O ministro do Supremo Tribunal Federal (STF), Luís Roberto Barroso, pode ir para a prisão se depender do entendimento e vontade do general da reserva do Exército, Paulo Chagas, pré-candidato a deputado federal pelo Podemos do Distrito Federal.

A defesa da prisão do ministro é em decorrência de Barroso ter afirmado, em um evento numa universidade da Alemanha, que “as Forças Armadas estão sendo orientadas a atacar e desacreditar o processo eleitoral”.

Na avaliação do general, o ministro do STF praticou crime militar de ofensa às Forças Armadas, previsto no artigo 219 do Código Militar.

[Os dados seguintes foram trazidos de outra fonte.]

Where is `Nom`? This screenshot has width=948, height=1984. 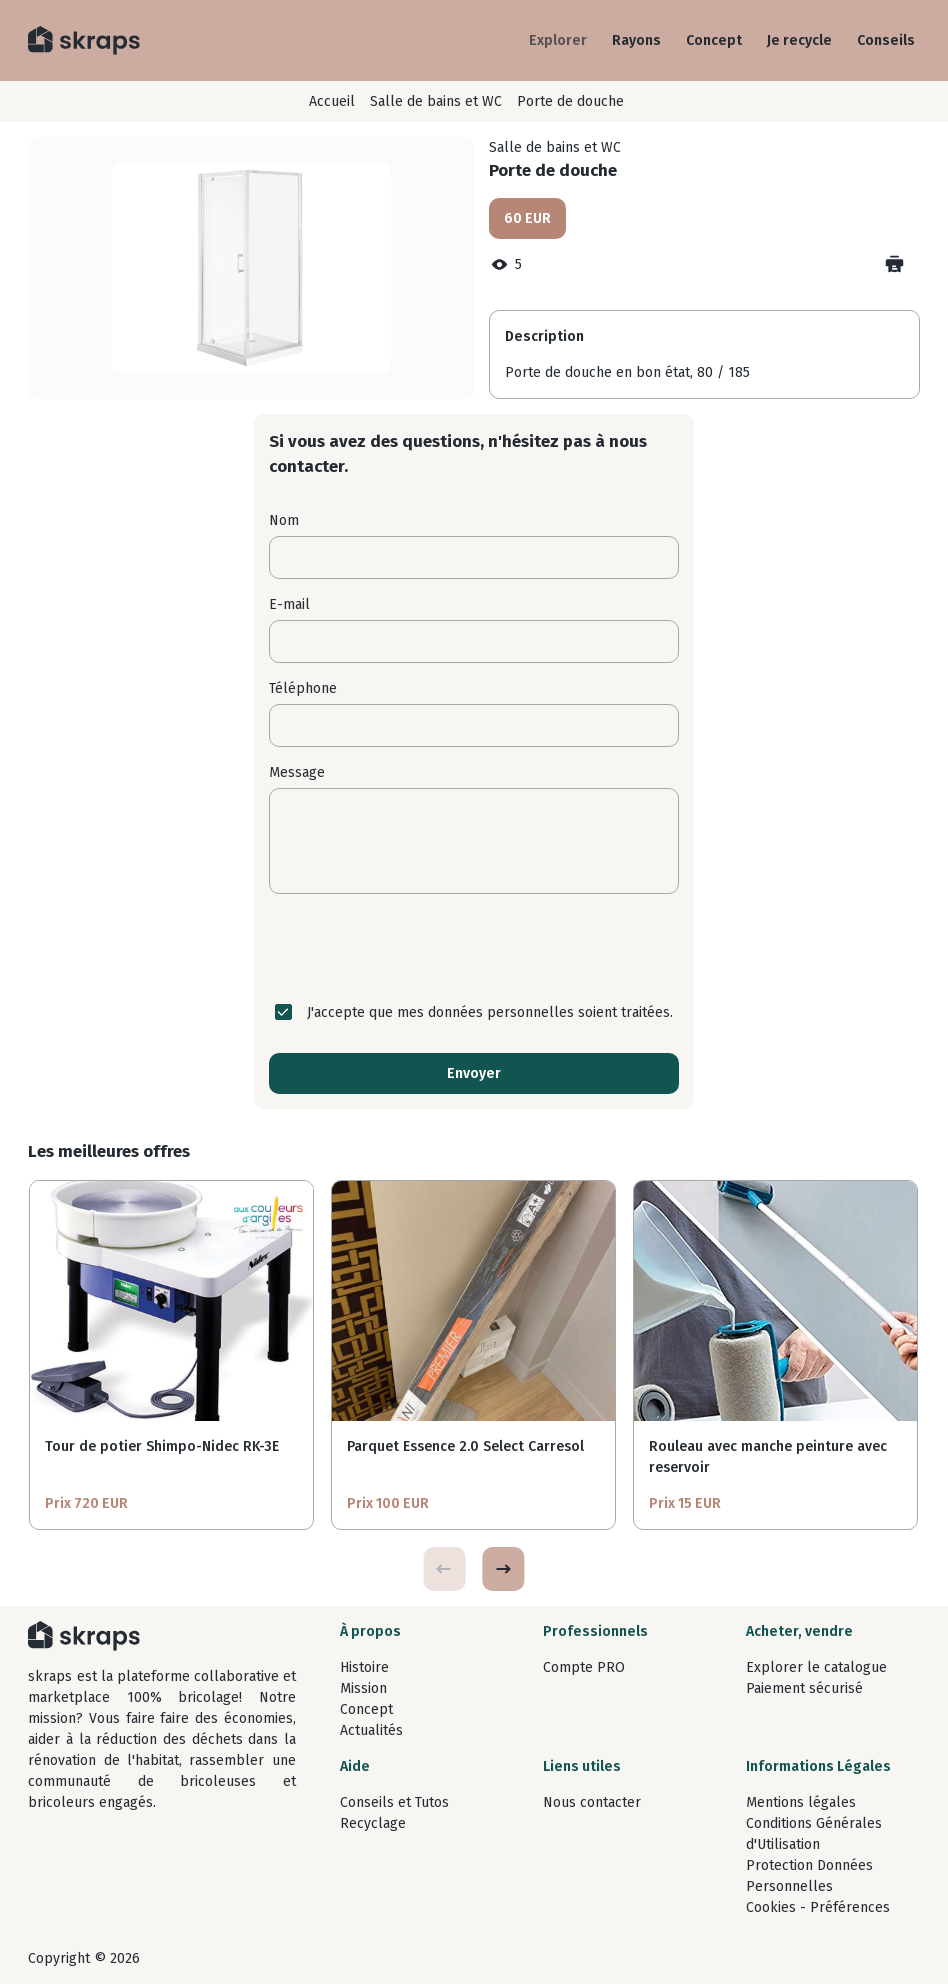 Nom is located at coordinates (284, 520).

“O ministro Barroso praticou o crime militar de ofensa às Forças Armadas, artigo 219 do Código Penal Militar: propalar fatos, que sabe inverídicos, capazes de ofender a dignidade ou abalar o crédito das Forças Armadas ou a confiança que estas merecem do público. Pena – detenção, de 6 meses a 1 ano”, salientou.

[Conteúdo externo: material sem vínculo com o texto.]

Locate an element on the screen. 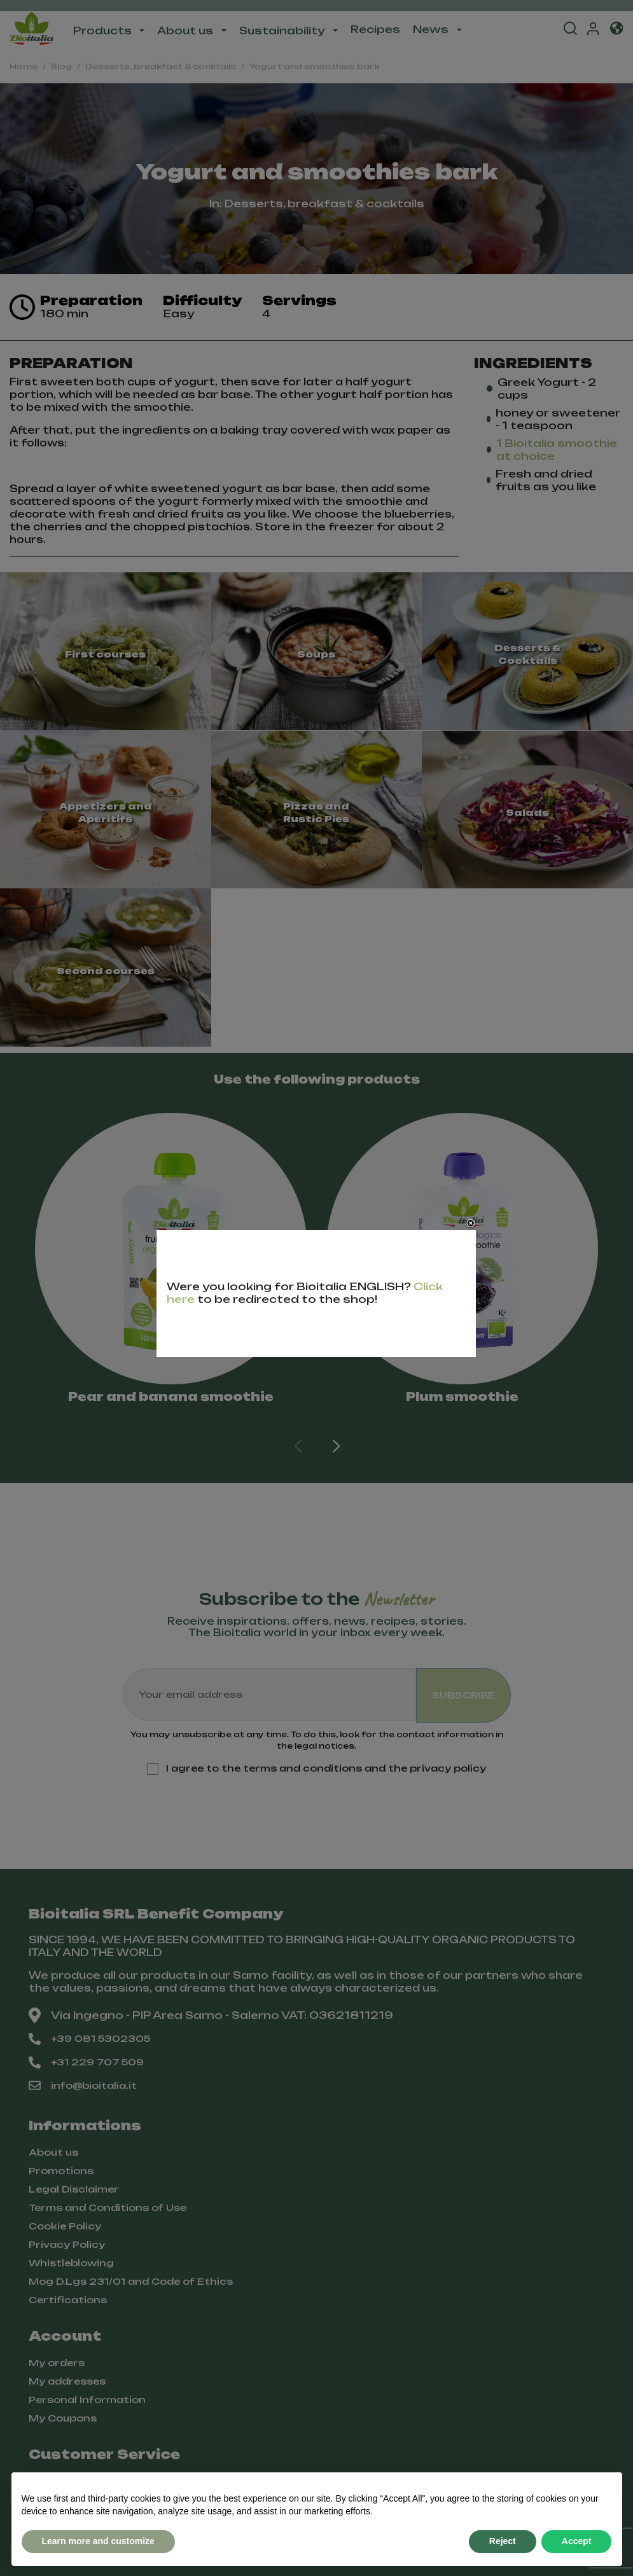  Terms and Conditions of Use is located at coordinates (107, 2207).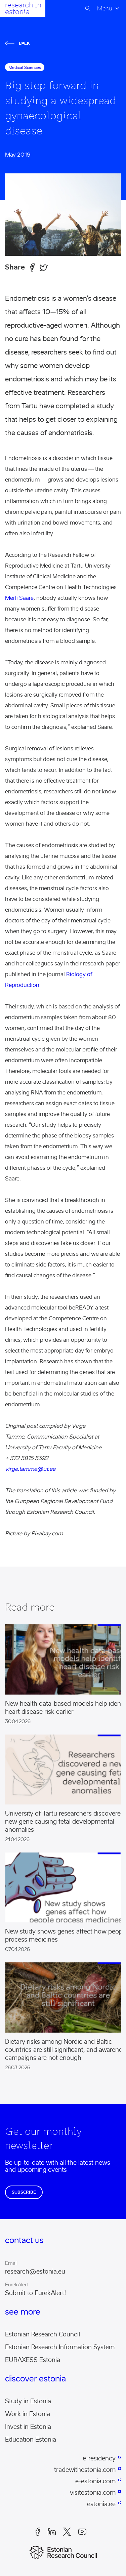  Describe the element at coordinates (95, 2481) in the screenshot. I see `e-estonia.com` at that location.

Ainda, segundo o general Paulo Chagas, a Procuradoria-Geral da República e o Ministério Público Militar precisam representar o magistrado criminalmente.

“É cabível uma representação criminal para a PGR contra Barroso. Com a palavra o Ministério Público Militar!”, conclui.

Apoiado pelo presidente Bolsonaro, o general disputou em 2018 o Governo do Distrito Federal, mas foi derrotado nas urnas.

Investigado

O general Paulo Chagas é um dos alvos da Operação da Polícia Federal no inquérito das Fake News, realizada a pedido do STF, que busca provas sobre produção e disseminação de notícias falsas nas redes sociais.